In order to analyse the study, information from secondary sources of Indian database is collected. With these dataset, and to establish a significant relationship between the wages and productivity regression analysis has to be done. The study takes the annual emoluments for hired workers in Non-Directory Manufacturing Establishments (NDME) documented by National Sample Survey Organisation, Government of India and annual emoluments of the various factory workers documented by Annual Survey of Industries, Government of India, Society of Indian Automobile Manufacturers (SIAM) and Automobile Component Manufacturers’ Association (ACMA). Running pooled OLS regression with state and time as dummy variables and panel GLS regressions to estimate the relationship between contractual wage and formal productivity, and formal wage and formal productivity controlling other variables. With the results for the regression analysis it can be showed that the correlation between formal wage and formal productivity is not statistically significant, while for the formal productivity and informal wage it is highly significant and with the GLS panel regression, it can be proved that formal productivity is highly affected by informal wage.

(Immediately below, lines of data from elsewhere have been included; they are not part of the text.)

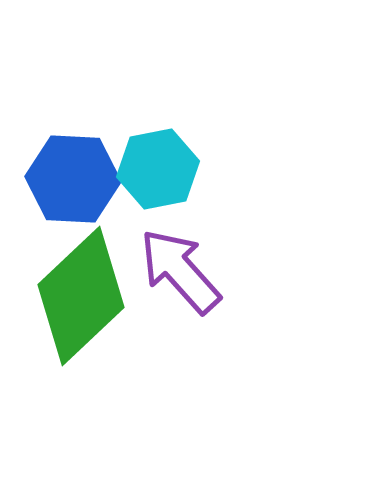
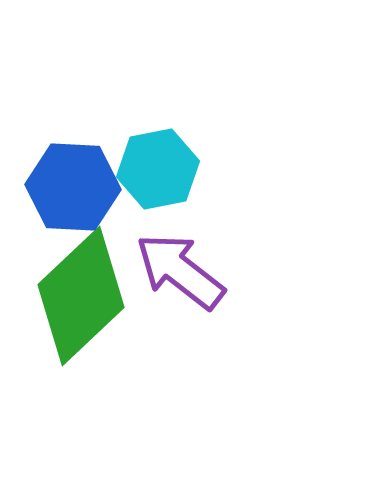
blue hexagon: moved 8 px down
purple arrow: rotated 10 degrees counterclockwise
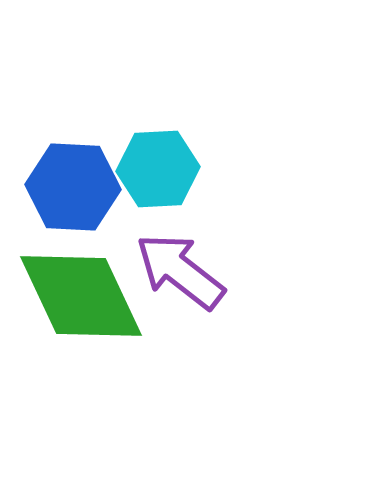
cyan hexagon: rotated 8 degrees clockwise
green diamond: rotated 72 degrees counterclockwise
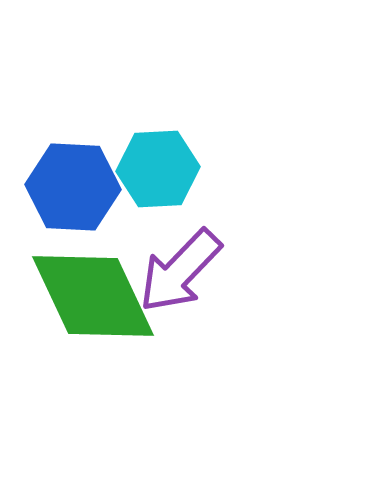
purple arrow: rotated 84 degrees counterclockwise
green diamond: moved 12 px right
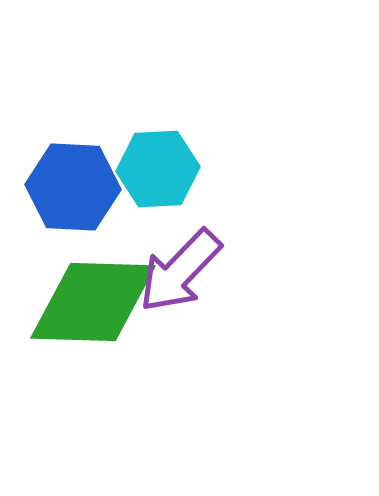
green diamond: moved 6 px down; rotated 63 degrees counterclockwise
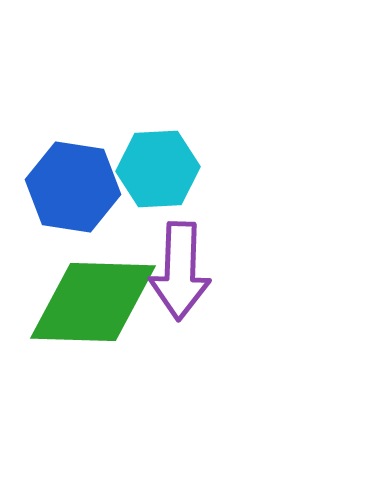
blue hexagon: rotated 6 degrees clockwise
purple arrow: rotated 42 degrees counterclockwise
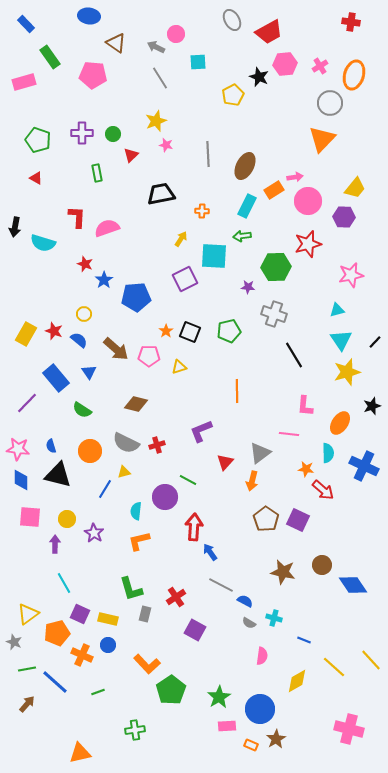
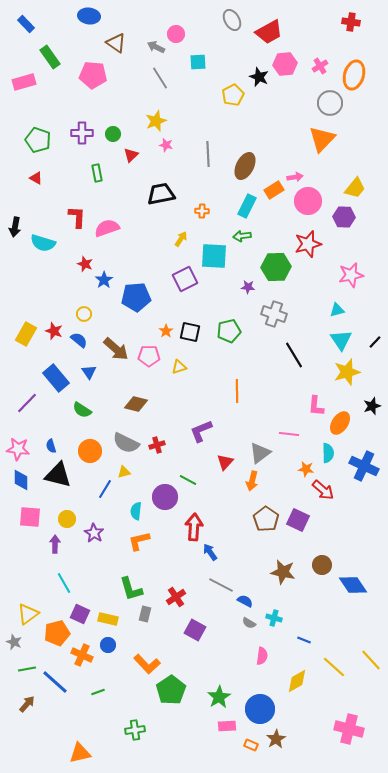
black square at (190, 332): rotated 10 degrees counterclockwise
pink L-shape at (305, 406): moved 11 px right
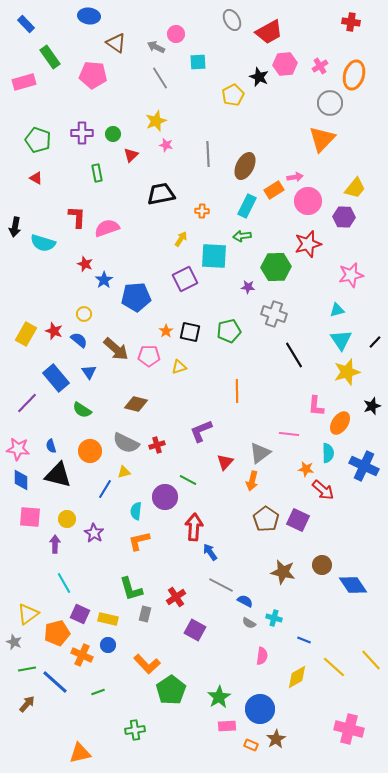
yellow diamond at (297, 681): moved 4 px up
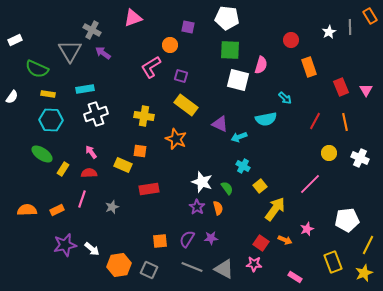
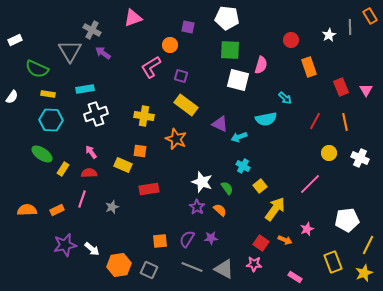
white star at (329, 32): moved 3 px down
orange semicircle at (218, 208): moved 2 px right, 2 px down; rotated 32 degrees counterclockwise
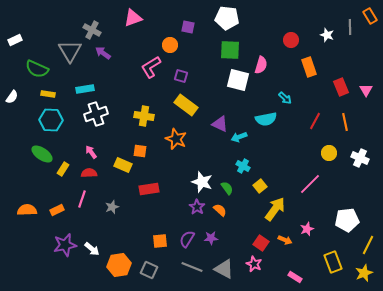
white star at (329, 35): moved 2 px left; rotated 24 degrees counterclockwise
pink star at (254, 264): rotated 21 degrees clockwise
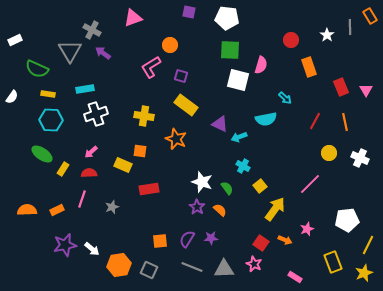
purple square at (188, 27): moved 1 px right, 15 px up
white star at (327, 35): rotated 16 degrees clockwise
pink arrow at (91, 152): rotated 96 degrees counterclockwise
gray triangle at (224, 269): rotated 30 degrees counterclockwise
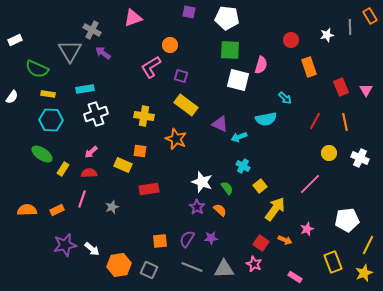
white star at (327, 35): rotated 24 degrees clockwise
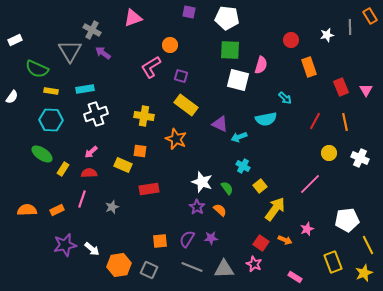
yellow rectangle at (48, 94): moved 3 px right, 3 px up
yellow line at (368, 245): rotated 54 degrees counterclockwise
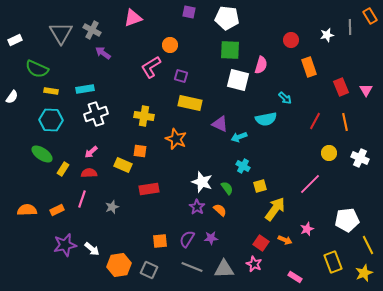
gray triangle at (70, 51): moved 9 px left, 18 px up
yellow rectangle at (186, 105): moved 4 px right, 2 px up; rotated 25 degrees counterclockwise
yellow square at (260, 186): rotated 24 degrees clockwise
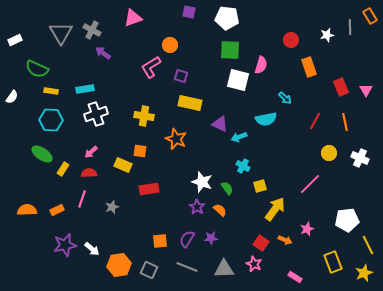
gray line at (192, 267): moved 5 px left
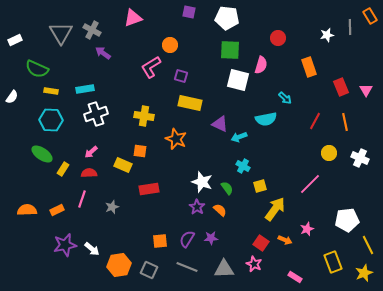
red circle at (291, 40): moved 13 px left, 2 px up
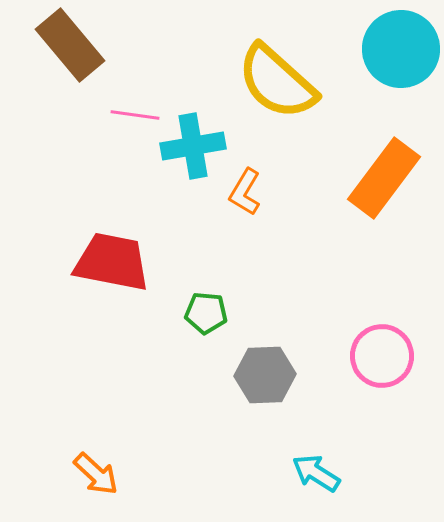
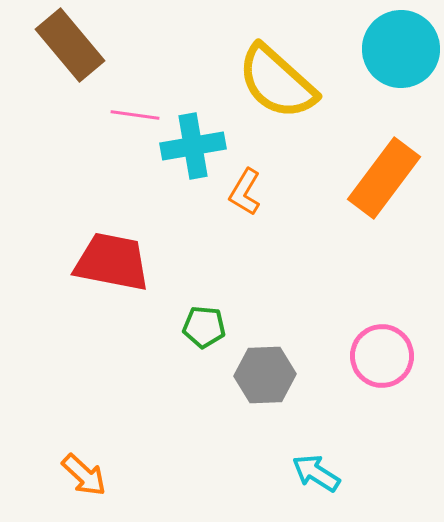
green pentagon: moved 2 px left, 14 px down
orange arrow: moved 12 px left, 1 px down
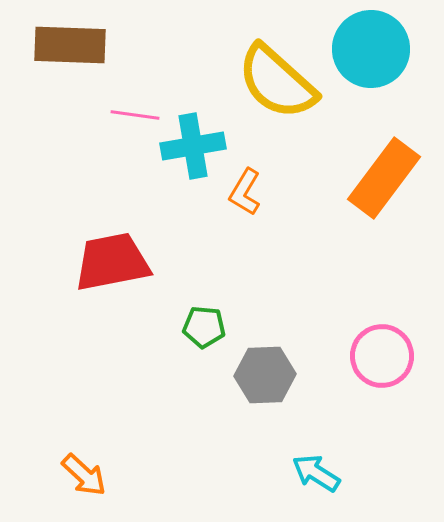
brown rectangle: rotated 48 degrees counterclockwise
cyan circle: moved 30 px left
red trapezoid: rotated 22 degrees counterclockwise
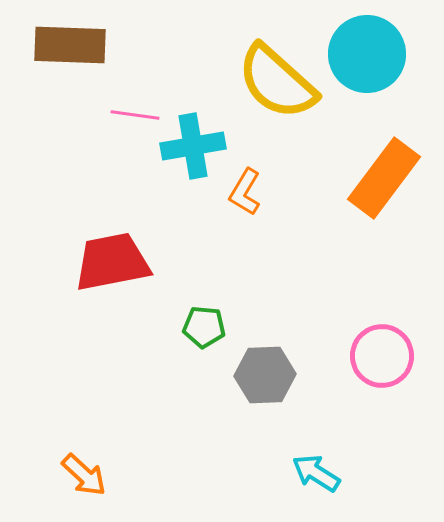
cyan circle: moved 4 px left, 5 px down
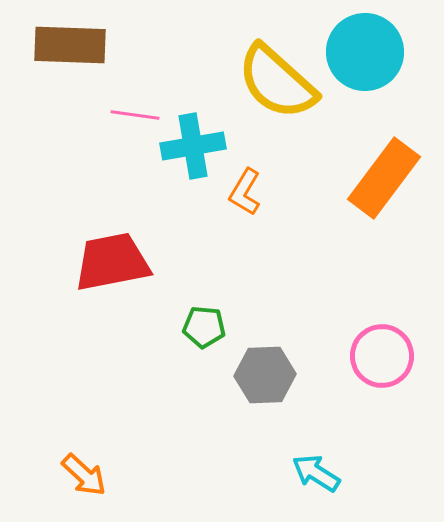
cyan circle: moved 2 px left, 2 px up
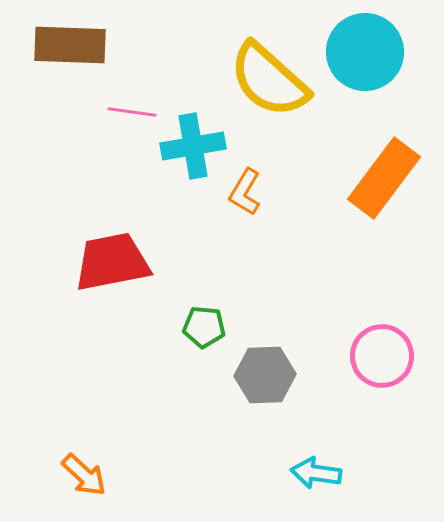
yellow semicircle: moved 8 px left, 2 px up
pink line: moved 3 px left, 3 px up
cyan arrow: rotated 24 degrees counterclockwise
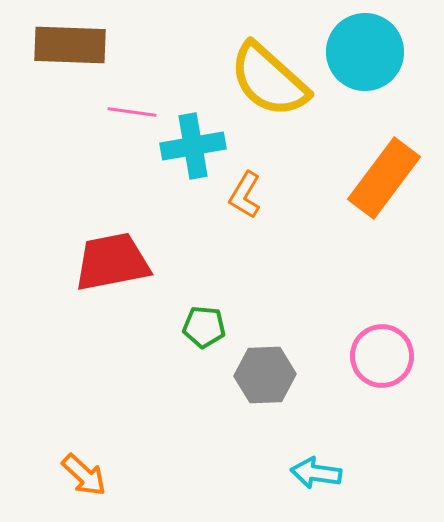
orange L-shape: moved 3 px down
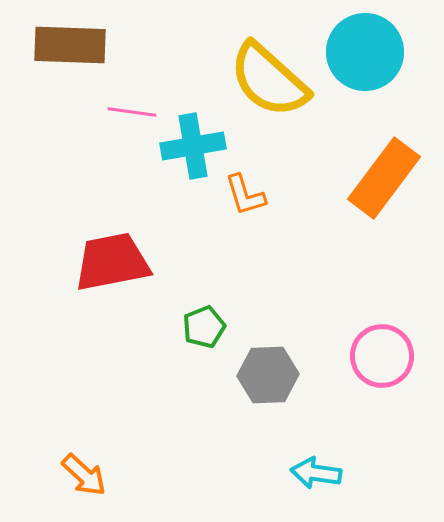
orange L-shape: rotated 48 degrees counterclockwise
green pentagon: rotated 27 degrees counterclockwise
gray hexagon: moved 3 px right
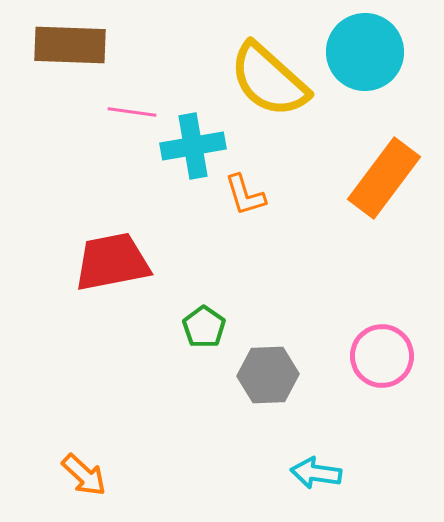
green pentagon: rotated 15 degrees counterclockwise
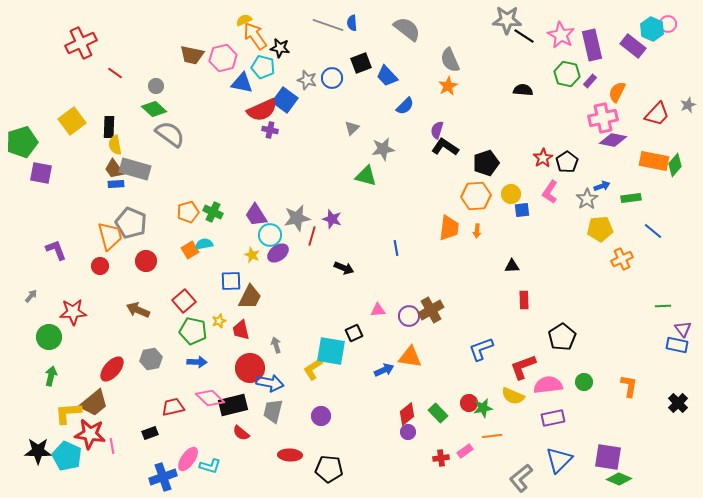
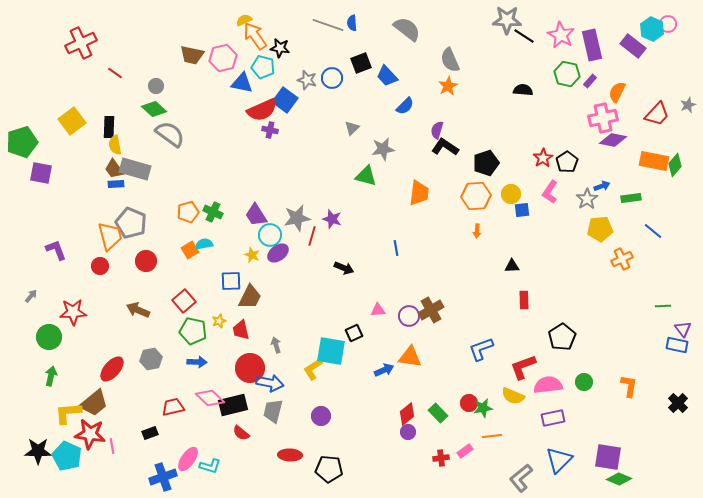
orange trapezoid at (449, 228): moved 30 px left, 35 px up
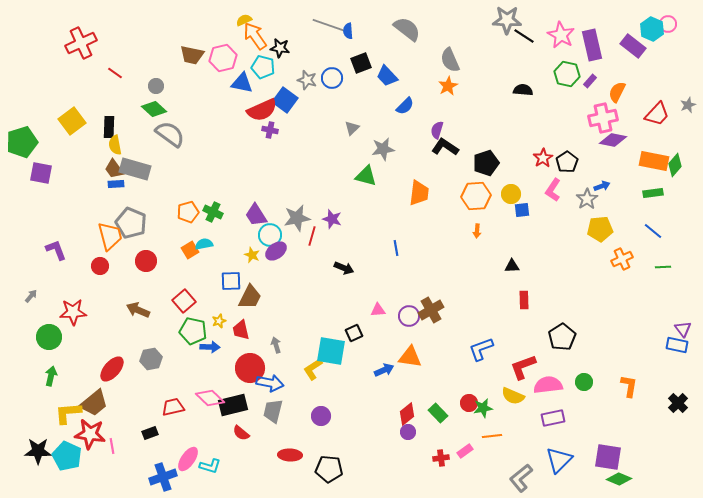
blue semicircle at (352, 23): moved 4 px left, 8 px down
pink L-shape at (550, 192): moved 3 px right, 2 px up
green rectangle at (631, 198): moved 22 px right, 5 px up
purple ellipse at (278, 253): moved 2 px left, 2 px up
green line at (663, 306): moved 39 px up
blue arrow at (197, 362): moved 13 px right, 15 px up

The formal or the permanent workers’ sector does not necessarily affect the contractual workers’ sector in the long term. If the permanent wage increases, the firm will transfer its production activities from its in house permanent sector to external contractual sector which leads to two effects on the contractual wage rate. Firstly, a substitution effect would raise the demand for contract labours. The discharged labours from the formal sector due to shortage of production would also supply more labour. Therefore, the net effect remains ambiguous. If the contract labour sector have a net positive demand for labours, it would increase the employment and it would raise the informal wage when the economy is at its full employment level. Again, if net demand is negative, it might also reduce the contractual wage. This situation alters the efficiency gain of permanent labours and also brings down the condition for the contract sector. Thus a developing economy or an economy with a higher number of poor populations will have less productive permanent sector. This indicates that when a society has a greater number of poor informal workers, those who are fortunate enough to land up with relatively high-wage jobs may not be as productive as they would be in a society where access to the low wage informal segment restricted.